── Records for processing

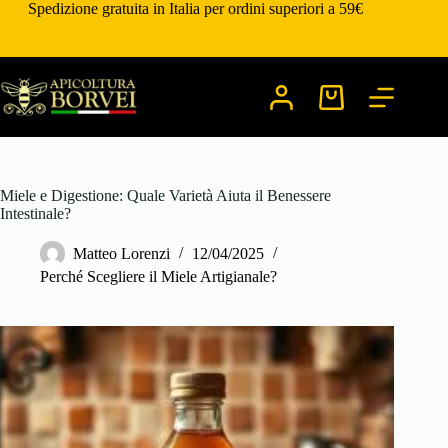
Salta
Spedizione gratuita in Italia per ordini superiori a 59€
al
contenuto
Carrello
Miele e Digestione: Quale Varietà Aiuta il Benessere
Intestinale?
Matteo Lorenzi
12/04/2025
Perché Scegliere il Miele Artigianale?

────
── Records for processing

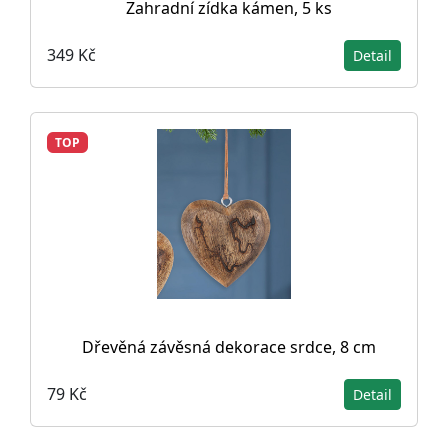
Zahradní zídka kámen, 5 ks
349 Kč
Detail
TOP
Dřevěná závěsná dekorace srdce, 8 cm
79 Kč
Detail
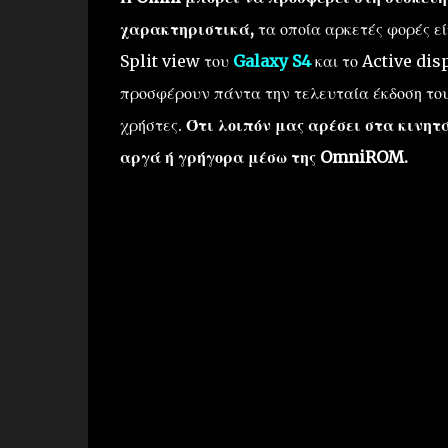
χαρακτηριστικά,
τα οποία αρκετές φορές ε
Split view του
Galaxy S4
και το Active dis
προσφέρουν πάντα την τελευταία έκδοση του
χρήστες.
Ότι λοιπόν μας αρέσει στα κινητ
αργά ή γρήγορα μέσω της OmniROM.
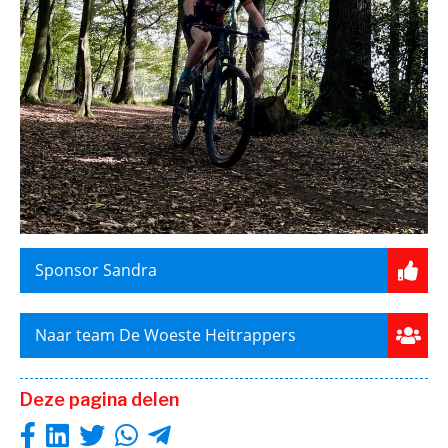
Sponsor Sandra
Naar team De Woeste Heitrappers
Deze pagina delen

────

Task details –
Return only the part above that opens with the line containing "Ότι λοιπόν μας αρέσει στα κινητ" and closes with the line containing "Deze pagina delen", exactly and with both ends, skipping the pictures.

Exercise response –
Ότι λοιπόν μας αρέσει στα κινητ
αργά ή γρήγορα μέσω της OmniROM.
Sponsor Sandra
Naar team De Woeste Heitrappers
Deze pagina delen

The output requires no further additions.